ARE THERE SPIRITUAL PENALTIES TO NEVER HAVING CHILDREN?
A new friend of mine, Lois, recently asked if God would be displeased because she has never been a mother, never having married. She is motherly to everyone, including a niece, but wonders if this lack in her life might compromise her spiritual path in any way?
“Motherhood is not for everyone and this is the case with Lois. She has been protected from having to live with that onerous responsibility because she was meant for higher responsibilities. Too many times the children of a particular candidate for services to the Upper Realms can derail that person’s hopes and dreams….and Ours, too! Motherhood and Fatherhood is not actually a prerequisite for anything in a spiritual kingdom, other than the fact that it is a great big test. Everyone must answer for their daily behavior as a parent and they bear a lot of responsibility for the way that their children grow up.
So, it is Our Favor to excuse or protect certain people from ever having to go through that particular onerous duty. It can be a great joy and it is very fulfilling to establish a family but it might not be a tranquil experience even in the best of families.
It is a Boot Camp that the majority of the human race must endure simply to provide an ongoing population. And it doesn’t mean that a person is finished with their trials if they raise their children uneventfully because they are still tied to the ensuing generations.

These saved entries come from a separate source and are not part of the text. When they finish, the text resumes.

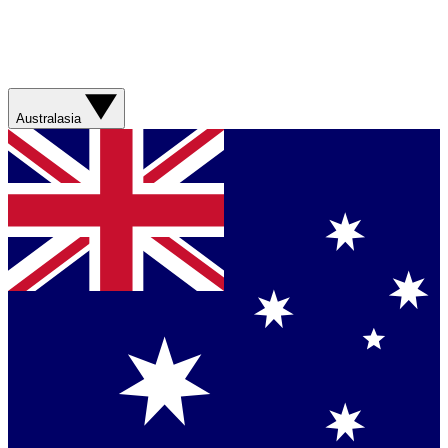
Australasia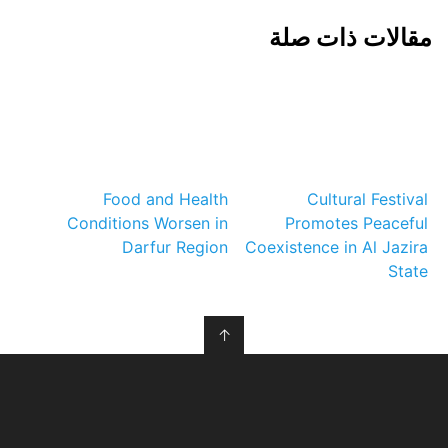
مقالات ذات صلة
Food and Health
Cultural Festival
Conditions Worsen in
Promotes Peaceful
Darfur Region
Coexistence in Al Jazira
State
↑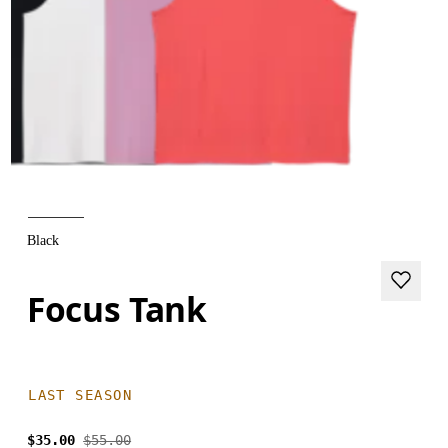
Black
Focus Tank
LAST SEASON
$35.00
$55.00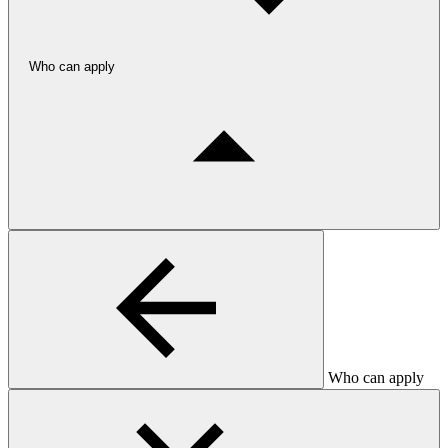
Who can apply
Who can apply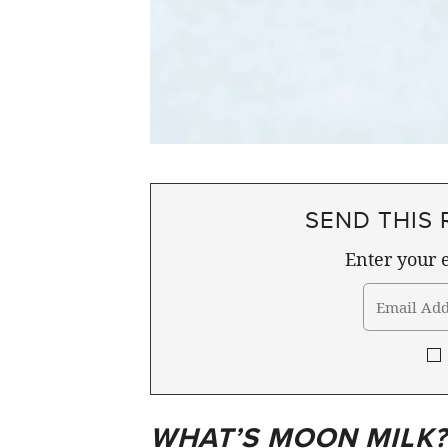
SEND THIS 
Enter your e
WHAT’S MOON MILK?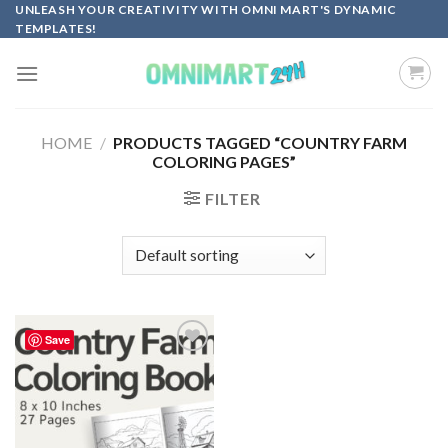
Skip
UNLEASH YOUR CREATIVITY WITH OMNI MART'S DYNAMIC
TEMPLATES!
to
content
HOME
/
PRODUCTS TAGGED “COUNTRY FARM
COLORING PAGES”
FILTER
Save
Add to
wishlist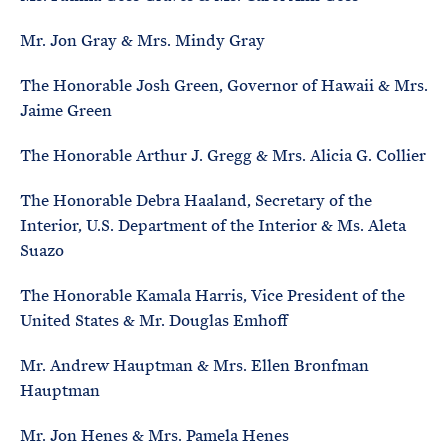
Mr. Jon Gray & Mrs. Mindy Gray
The Honorable Josh Green, Governor of Hawaii & Mrs.
Jaime Green
The Honorable Arthur J. Gregg & Mrs. Alicia G. Collier
The Honorable Debra Haaland, Secretary of the
Interior, U.S. Department of the Interior & Ms. Aleta
Suazo
The Honorable Kamala Harris, Vice President of the
United States & Mr. Douglas Emhoff
Mr. Andrew Hauptman & Mrs. Ellen Bronfman
Hauptman
Mr. Jon Henes & Mrs. Pamela Henes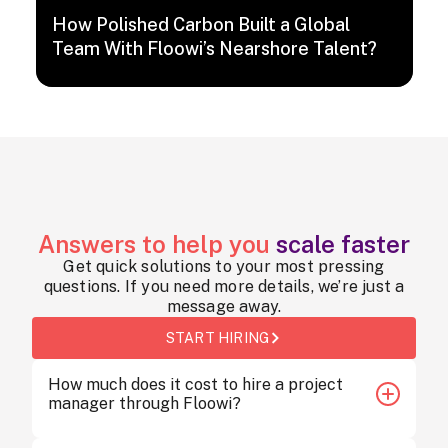
How Polished Carbon Built a Global
Team With Floowi’s Nearshore Talent?
Answers to help you
scale faster
Get quick solutions to your most pressing
questions. If you need more details, we’re just a
message away.
START HIRING
How much does it cost to hire a project
manager through Floowi?
Hiring a project manager through Floowi starts at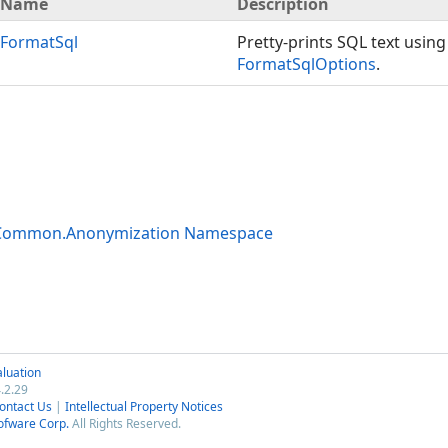
Name
Description
FormatSql
Pretty-prints SQL text using
FormatSqlOptions
.
.Common.Anonymization Namespace
luation
.2.29
ontact Us
|
Intellectual Property Notices
ofware Corp.
All Rights Reserved.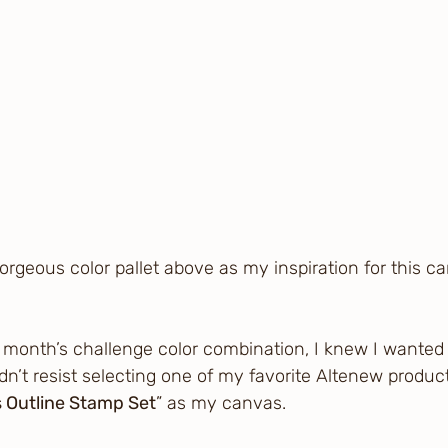
 gorgeous color pallet above as my inspiration for this ca
s month’s challenge color combination, I knew I wanted 
ldn’t resist selecting one of my favorite Altenew produc
 Outline Stamp Set
” as my canvas.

Actually, they never completely escape this endless wheel of existence that parenthood provides them because, as Lois well knows, many generations beyond will often quote their lifetimes for good or for evil.
It is no accident that the priesthood, in ancient societies and even in modern day religious orders, is excused from this line of participation in the flow of human geneological history. The priesthood’s children are spiritual ones and they nourish the souls, if not their growing, learning bodies. The Divine Role on Earth has the same general responsibilities but it’s more vast and more quietly underlying than being a parent of a relatively-few children. Their family is the human family and the advancement of mankind as a whole.
Not all priests are celibate and many modern ones, particularly, marry and become parents. But this divides their time and attention and makes it harder to spread themselves so thin in tending to their “flock,” who of often require a great chunk of their lives.
So, tell Lois not to worry about this necessary exclusion from the human onerous responsiblity. She can simply enjoy being a surrogate mother in her normal activities. She will be influential in many ways which motherhood may have made impossible to visualize for herself. Many family obligations prevent actively spiritual people from taking hold of opportunities that come their way. She is free to live her own life as it unfolds for her.”